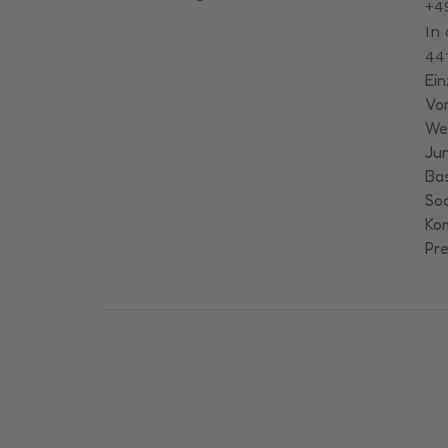
+4
In
44
Ein
Vor
We
Ju
Bas
Soc
Ko
Pre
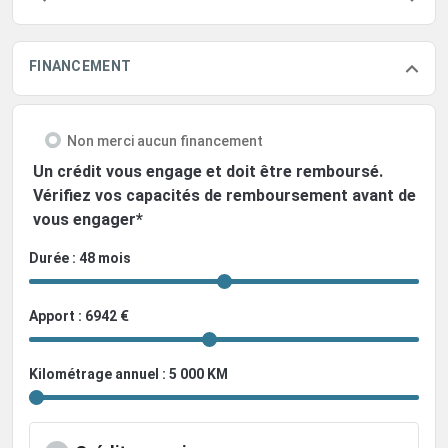
FINANCEMENT
Non merci aucun financement
Un crédit vous engage et doit être remboursé.
Vérifiez vos capacités de remboursement avant de
vous engager*
Durée : 48 mois
Apport : 6942 €
Kilométrage annuel : 5 000 KM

ASSIGNMENT: Retype everything in the entries exactly except the pictures.

SOLUTION TO THIS PROBLEM:
+4
In
44
Ein
Vor
We
Ju
Bas
Soc
Ko
Pre
FINANCEMENT
Non merci aucun financement
Un crédit vous engage et doit être remboursé.
Vérifiez vos capacités de remboursement avant de
vous engager*
Durée : 48 mois
Apport : 6942 €
Kilométrage annuel : 5 000 KM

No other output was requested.